◆ **Stored data**
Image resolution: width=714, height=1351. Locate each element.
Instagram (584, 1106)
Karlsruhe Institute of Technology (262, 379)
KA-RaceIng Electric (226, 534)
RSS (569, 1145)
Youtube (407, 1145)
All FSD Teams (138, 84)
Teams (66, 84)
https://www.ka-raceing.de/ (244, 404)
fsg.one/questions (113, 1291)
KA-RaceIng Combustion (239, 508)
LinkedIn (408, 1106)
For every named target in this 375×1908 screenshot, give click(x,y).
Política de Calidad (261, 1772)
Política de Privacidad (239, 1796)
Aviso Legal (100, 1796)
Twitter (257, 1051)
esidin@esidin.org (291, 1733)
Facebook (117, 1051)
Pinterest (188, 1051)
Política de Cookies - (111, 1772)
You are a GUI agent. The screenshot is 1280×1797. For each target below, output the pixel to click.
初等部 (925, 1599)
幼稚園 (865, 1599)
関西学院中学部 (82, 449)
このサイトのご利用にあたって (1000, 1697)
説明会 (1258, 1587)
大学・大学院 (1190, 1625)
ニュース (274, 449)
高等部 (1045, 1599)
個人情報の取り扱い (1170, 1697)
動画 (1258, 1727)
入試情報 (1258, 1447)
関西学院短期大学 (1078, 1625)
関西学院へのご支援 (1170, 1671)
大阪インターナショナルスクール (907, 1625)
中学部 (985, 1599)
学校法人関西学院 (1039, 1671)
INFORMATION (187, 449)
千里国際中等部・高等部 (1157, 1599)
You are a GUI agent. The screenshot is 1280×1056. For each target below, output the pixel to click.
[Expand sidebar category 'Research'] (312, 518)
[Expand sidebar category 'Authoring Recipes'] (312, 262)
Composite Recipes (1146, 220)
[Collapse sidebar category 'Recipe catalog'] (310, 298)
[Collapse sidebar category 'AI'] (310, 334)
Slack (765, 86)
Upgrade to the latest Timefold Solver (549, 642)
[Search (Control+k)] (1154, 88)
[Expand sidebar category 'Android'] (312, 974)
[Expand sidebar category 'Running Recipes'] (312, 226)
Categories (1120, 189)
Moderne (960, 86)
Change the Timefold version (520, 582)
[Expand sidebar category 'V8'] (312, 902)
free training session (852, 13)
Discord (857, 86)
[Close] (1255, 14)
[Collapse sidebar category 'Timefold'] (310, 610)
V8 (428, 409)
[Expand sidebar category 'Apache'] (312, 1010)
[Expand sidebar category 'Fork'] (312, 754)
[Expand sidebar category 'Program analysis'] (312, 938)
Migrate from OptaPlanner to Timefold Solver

◆ **Exercise**
The word "Recipes" may appear in several lines of the data; copy every line where it does.

◆ **Answer for the task**
[Expand sidebar category 'Authoring Recipes'] (312, 262)
Composite Recipes (1146, 220)
[Expand sidebar category 'Running Recipes'] (312, 226)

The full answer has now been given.